EXERCISE DETAILS: Output the whole listing exactly, with no pictures.

Segment Open

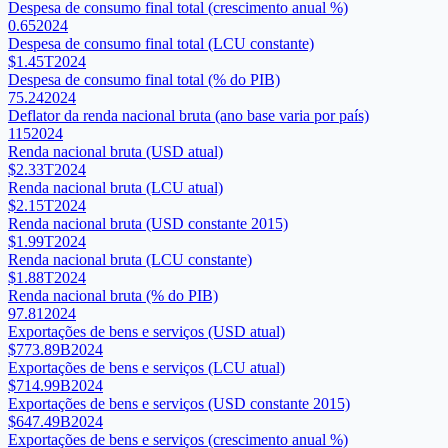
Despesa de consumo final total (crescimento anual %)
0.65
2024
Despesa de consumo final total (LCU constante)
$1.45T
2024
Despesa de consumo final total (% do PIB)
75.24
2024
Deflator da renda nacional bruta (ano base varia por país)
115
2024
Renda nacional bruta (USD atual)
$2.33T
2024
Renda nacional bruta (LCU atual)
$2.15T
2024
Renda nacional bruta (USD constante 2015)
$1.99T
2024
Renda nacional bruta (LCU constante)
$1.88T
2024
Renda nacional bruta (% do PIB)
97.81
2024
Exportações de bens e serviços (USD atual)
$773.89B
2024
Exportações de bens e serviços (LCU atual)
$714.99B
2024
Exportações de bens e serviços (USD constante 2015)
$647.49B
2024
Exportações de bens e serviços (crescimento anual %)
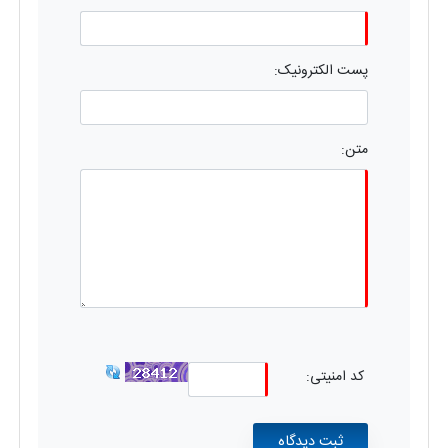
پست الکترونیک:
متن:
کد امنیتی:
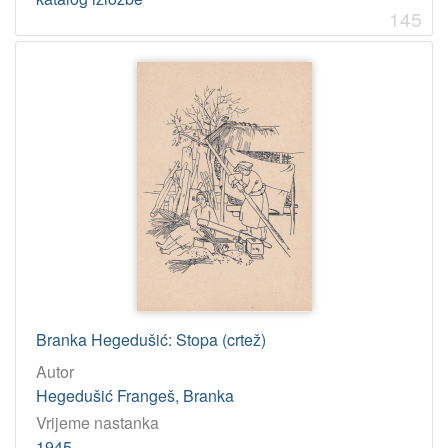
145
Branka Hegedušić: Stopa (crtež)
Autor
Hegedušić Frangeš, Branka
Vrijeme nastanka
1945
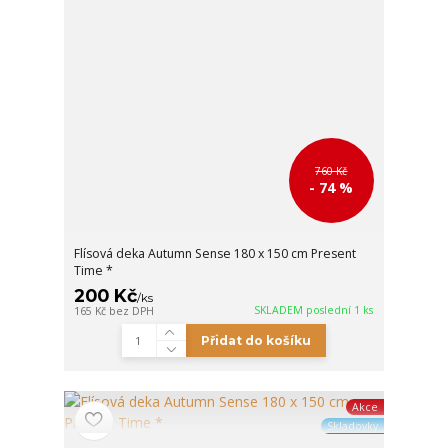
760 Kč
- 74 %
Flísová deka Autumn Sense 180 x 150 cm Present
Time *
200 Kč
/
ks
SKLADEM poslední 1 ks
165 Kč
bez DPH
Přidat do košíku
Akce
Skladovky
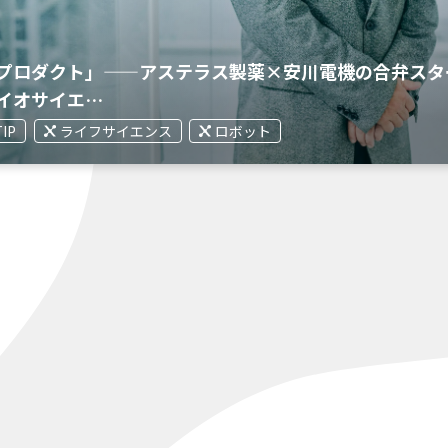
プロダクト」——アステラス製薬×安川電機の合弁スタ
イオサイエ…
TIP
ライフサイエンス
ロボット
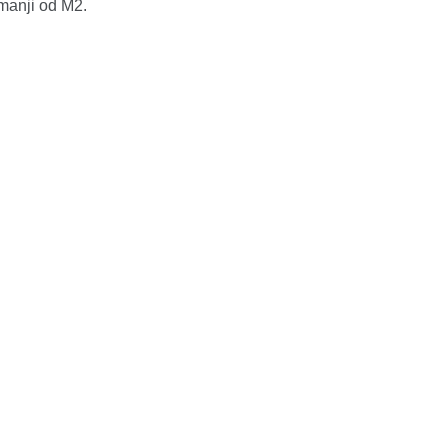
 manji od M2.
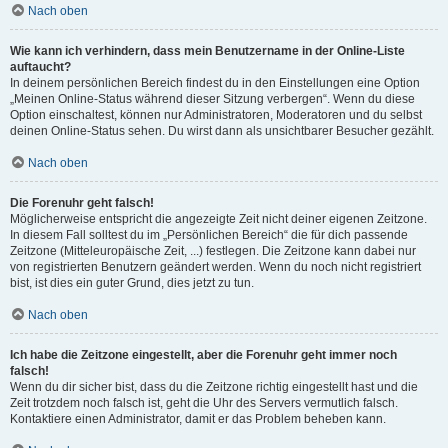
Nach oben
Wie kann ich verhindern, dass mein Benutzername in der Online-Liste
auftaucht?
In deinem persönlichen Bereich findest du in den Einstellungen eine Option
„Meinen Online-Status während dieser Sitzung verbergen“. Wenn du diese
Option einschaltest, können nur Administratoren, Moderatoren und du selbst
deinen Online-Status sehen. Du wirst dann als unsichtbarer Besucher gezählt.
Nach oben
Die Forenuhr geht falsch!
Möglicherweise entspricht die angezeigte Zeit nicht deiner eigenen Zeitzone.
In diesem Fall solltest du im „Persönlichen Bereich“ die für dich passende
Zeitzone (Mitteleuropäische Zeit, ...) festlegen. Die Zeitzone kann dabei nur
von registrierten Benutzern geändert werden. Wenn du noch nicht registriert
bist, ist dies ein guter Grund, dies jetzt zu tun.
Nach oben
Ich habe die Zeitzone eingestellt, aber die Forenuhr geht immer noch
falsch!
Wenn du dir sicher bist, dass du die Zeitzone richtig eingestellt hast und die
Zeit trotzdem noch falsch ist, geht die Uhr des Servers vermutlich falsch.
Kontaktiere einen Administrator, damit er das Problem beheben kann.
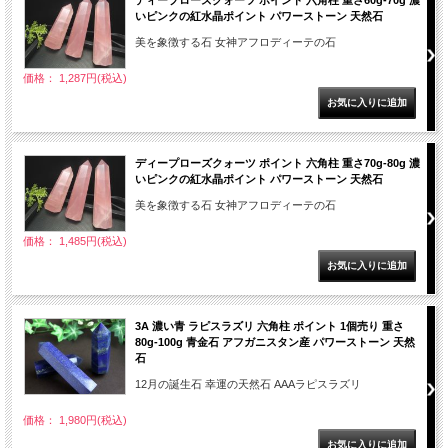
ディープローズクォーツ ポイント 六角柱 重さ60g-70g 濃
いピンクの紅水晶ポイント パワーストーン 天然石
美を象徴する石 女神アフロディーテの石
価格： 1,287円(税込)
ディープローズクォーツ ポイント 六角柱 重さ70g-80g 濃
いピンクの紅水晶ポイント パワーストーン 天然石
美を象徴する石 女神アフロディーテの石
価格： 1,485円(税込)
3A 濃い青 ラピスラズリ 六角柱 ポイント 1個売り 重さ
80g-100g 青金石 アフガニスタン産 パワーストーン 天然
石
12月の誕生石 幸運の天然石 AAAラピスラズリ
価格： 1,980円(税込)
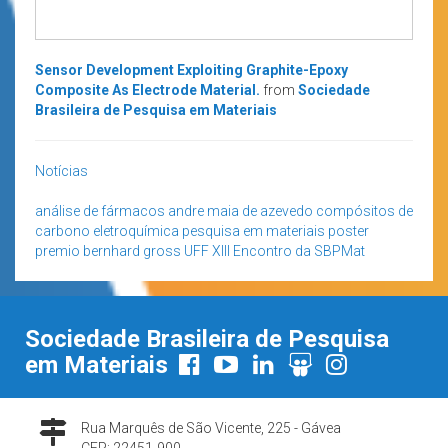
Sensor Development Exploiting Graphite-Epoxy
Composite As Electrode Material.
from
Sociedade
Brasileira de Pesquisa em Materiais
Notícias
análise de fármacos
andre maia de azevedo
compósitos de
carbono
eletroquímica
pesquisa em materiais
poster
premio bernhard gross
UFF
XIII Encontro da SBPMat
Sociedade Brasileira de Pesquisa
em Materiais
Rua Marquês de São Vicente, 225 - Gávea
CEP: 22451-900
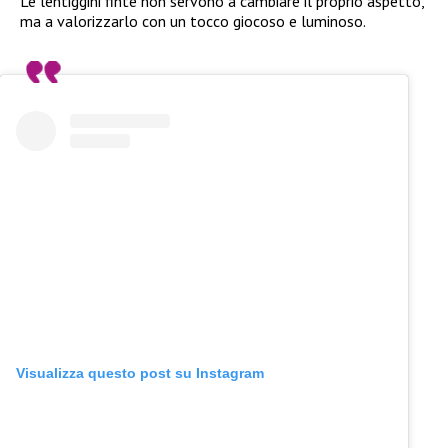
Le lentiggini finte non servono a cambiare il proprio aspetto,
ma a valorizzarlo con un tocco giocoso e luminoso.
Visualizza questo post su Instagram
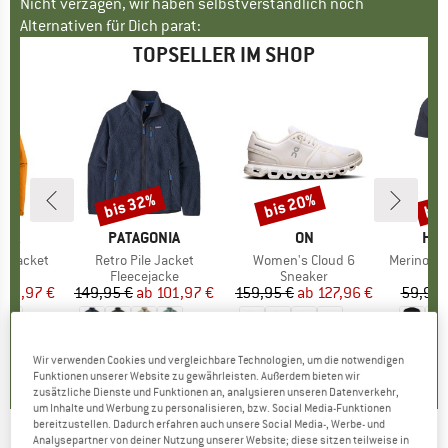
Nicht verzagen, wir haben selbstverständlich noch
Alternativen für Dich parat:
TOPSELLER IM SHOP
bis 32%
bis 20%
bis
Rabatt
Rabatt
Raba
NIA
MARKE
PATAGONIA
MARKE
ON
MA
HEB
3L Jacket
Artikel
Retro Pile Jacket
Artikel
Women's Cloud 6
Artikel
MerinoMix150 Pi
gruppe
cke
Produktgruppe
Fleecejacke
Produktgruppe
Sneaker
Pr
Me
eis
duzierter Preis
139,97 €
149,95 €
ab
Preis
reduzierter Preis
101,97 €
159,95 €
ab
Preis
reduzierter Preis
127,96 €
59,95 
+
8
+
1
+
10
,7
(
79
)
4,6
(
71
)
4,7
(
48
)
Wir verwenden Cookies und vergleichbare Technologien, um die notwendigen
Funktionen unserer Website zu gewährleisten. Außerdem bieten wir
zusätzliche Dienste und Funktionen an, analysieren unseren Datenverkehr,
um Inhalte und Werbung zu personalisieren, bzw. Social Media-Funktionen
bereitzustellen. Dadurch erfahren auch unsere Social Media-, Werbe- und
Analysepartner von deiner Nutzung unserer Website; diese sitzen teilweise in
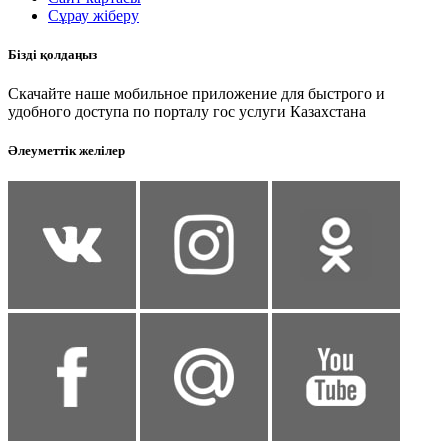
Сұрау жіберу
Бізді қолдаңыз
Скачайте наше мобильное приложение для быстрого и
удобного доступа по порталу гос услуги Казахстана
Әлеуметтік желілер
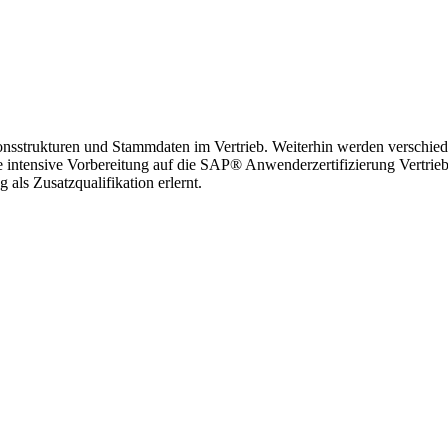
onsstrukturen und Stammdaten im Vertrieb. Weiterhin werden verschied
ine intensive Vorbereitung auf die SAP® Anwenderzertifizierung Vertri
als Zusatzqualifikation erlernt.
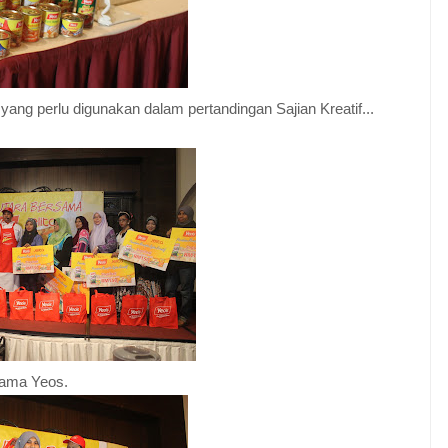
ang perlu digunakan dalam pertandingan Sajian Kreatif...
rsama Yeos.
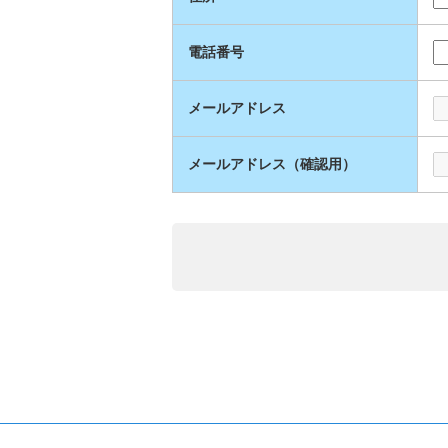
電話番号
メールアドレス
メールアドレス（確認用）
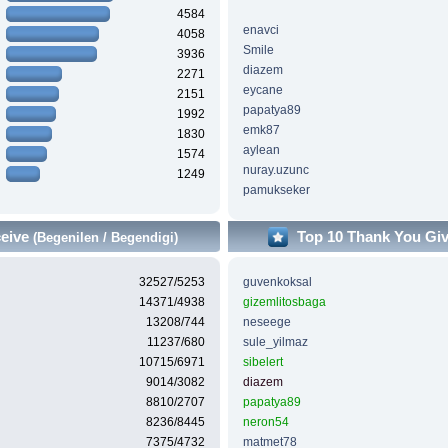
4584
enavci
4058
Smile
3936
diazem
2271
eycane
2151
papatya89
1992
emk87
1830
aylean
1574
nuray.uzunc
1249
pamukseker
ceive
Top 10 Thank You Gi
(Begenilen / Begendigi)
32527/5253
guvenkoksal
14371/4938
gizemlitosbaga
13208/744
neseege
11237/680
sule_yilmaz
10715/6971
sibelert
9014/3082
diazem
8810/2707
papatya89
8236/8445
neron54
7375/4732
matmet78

Segment Closed

TASK ANSWER:
Despesa de consumo final total (crescimento anual %)
0.65
2024
Despesa de consumo final total (LCU constante)
$1.45T
2024
Despesa de consumo final total (% do PIB)
75.24
2024
Deflator da renda nacional bruta (ano base varia por país)
115
2024
Renda nacional bruta (USD atual)
$2.33T
2024
Renda nacional bruta (LCU atual)
$2.15T
2024
Renda nacional bruta (USD constante 2015)
$1.99T
2024
Renda nacional bruta (LCU constante)
$1.88T
2024
Renda nacional bruta (% do PIB)
97.81
2024
Exportações de bens e serviços (USD atual)
$773.89B
2024
Exportações de bens e serviços (LCU atual)
$714.99B
2024
Exportações de bens e serviços (USD constante 2015)
$647.49B
2024
Exportações de bens e serviços (crescimento anual %)
پست الکترونیک:
متن:
کد امنیتی:
145
Branka Hegedušić: Stopa (crtež)
Autor
Hegedušić Frangeš, Branka
Vrijeme nastanka
1945
760 Kč
- 74 %
Flísová deka Autumn Sense 180 x 150 cm Present
Time *
200 Kč
/
ks
SKLADEM poslední 1 ks
165 Kč
bez DPH
Přidat do košíku
Akce
Skladovky
プロダクト」——アステラス製薬×安川電機の合弁スタ
イオサイエ…
TIP
ライフサイエンス
ロボット
 manji od M2.
Nach oben
Wie kann ich verhindern, dass mein Benutzername in der Online-Liste
auftaucht?
In deinem persönlichen Bereich findest du in den Einstellungen eine Option
„Meinen Online-Status während dieser Sitzung verbergen“. Wenn du diese
Option einschaltest, können nur Administratoren, Moderatoren und du selbst
deinen Online-Status sehen. Du wirst dann als unsichtbarer Besucher gezählt.
Nach oben
Die Forenuhr geht falsch!
Möglicherweise entspricht die angezeigte Zeit nicht deiner eigenen Zeitzone.
In diesem Fall solltest du im „Persönlichen Bereich“ die für dich passende
Zeitzone (Mitteleuropäische Zeit, ...) festlegen. Die Zeitzone kann dabei nur
von registrierten Benutzern geändert werden. Wenn du noch nicht registriert
bist, ist dies ein guter Grund, dies jetzt zu tun.
Nach oben
Ich habe die Zeitzone eingestellt, aber die Forenuhr geht immer noch
falsch!
Wenn du dir sicher bist, dass du die Zeitzone richtig eingestellt hast und die
Zeit trotzdem noch falsch ist, geht die Uhr des Servers vermutlich falsch.
Kontaktiere einen Administrator, damit er das Problem beheben kann.
ディープローズクォーツ ポイント 六角柱 重さ60g-70g 濃
いピンクの紅水晶ポイント パワーストーン 天然石
美を象徴する石 女神アフロディーテの石
価格： 1,287円(税込)
ディープローズクォーツ ポイント 六角柱 重さ70g-80g 濃
いピンクの紅水晶ポイント パワーストーン 天然石
美を象徴する石 女神アフロディーテの石
価格： 1,485円(税込)
3A 濃い青 ラピスラズリ 六角柱 ポイント 1個売り 重さ
80g-100g 青金石 アフガニスタン産 パワーストーン 天然
石
12月の誕生石 幸運の天然石 AAAラピスラズリ
価格： 1,980円(税込)
Sensor Development Exploiting Graphite-Epoxy
Composite As Electrode Material.
from
Sociedade
Brasileira de Pesquisa em Materiais
Notícias
análise de fármacos
andre maia de azevedo
compósitos de
carbono
eletroquímica
pesquisa em materiais
poster
premio bernhard gross
UFF
XIII Encontro da SBPMat
Sociedade Brasileira de Pesquisa
em Materiais
Rua Marquês de São Vicente, 225 - Gávea
CEP: 22451-900
Le lentiggini finte non servono a cambiare il proprio aspetto,
ma a valorizzarlo con un tocco giocoso e luminoso.
Visualizza questo post su Instagram
Nicht verzagen, wir haben selbstverständlich noch
Alternativen für Dich parat:
TOPSELLER IM SHOP
bis 32%
bis 20%
bis
Rabatt
Rabatt
Raba
NIA
MARKE
PATAGONIA
MARKE
ON
MA
HEB
3L Jacket
Artikel
Retro Pile Jacket
Artikel
Women's Cloud 6
Artikel
MerinoMix150 Pi
gruppe
cke
Produktgruppe
Fleecejacke
Produktgruppe
Sneaker
Pr
Me
eis
duzierter Preis
139,97 €
149,95 €
ab
Preis
reduzierter Preis
101,97 €
159,95 €
ab
Preis
reduzierter Preis
127,96 €
59,95 
+
8
+
1
+
10
,7
(
79
)
4,6
(
71
)
4,7
(
48
)
Wir verwenden Cookies und vergleichbare Technologien, um die notwendigen
Funktionen unserer Website zu gewährleisten. Außerdem bieten wir
zusätzliche Dienste und Funktionen an, analysieren unseren Datenverkehr,
um Inhalte und Werbung zu personalisieren, bzw. Social Media-Funktionen
bereitzustellen. Dadurch erfahren auch unsere Social Media-, Werbe- und
Analysepartner von deiner Nutzung unserer Website; diese sitzen teilweise in
Сұрау жіберу
Бізді қолдаңыз
Скачайте наше мобильное приложение для быстрого и
удобного доступа по порталу гос услуги Казахстана
Әлеуметтік желілер
onsstrukturen und Stammdaten im Vertrieb. Weiterhin werden verschied
ine intensive Vorbereitung auf die SAP® Anwenderzertifizierung Vertri
als Zusatzqualifikation erlernt.
ang perlu digunakan dalam pertandingan Sajian Kreatif...
rsama Yeos.
電話番号
メールアドレス
メールアドレス（確認用）
4584
enavci
4058
Smile
3936
diazem
2271
eycane
2151
papatya89
1992
emk87
1830
aylean
1574
nuray.uzunc
1249
pamukseker
ceive
Top 10 Thank You Gi
(Begenilen / Begendigi)
32527/5253
guvenkoksal
14371/4938
gizemlitosbaga
13208/744
neseege
11237/680
sule_yilmaz
10715/6971
sibelert
9014/3082
diazem
8810/2707
papatya89
8236/8445
neron54
7375/4732
matmet78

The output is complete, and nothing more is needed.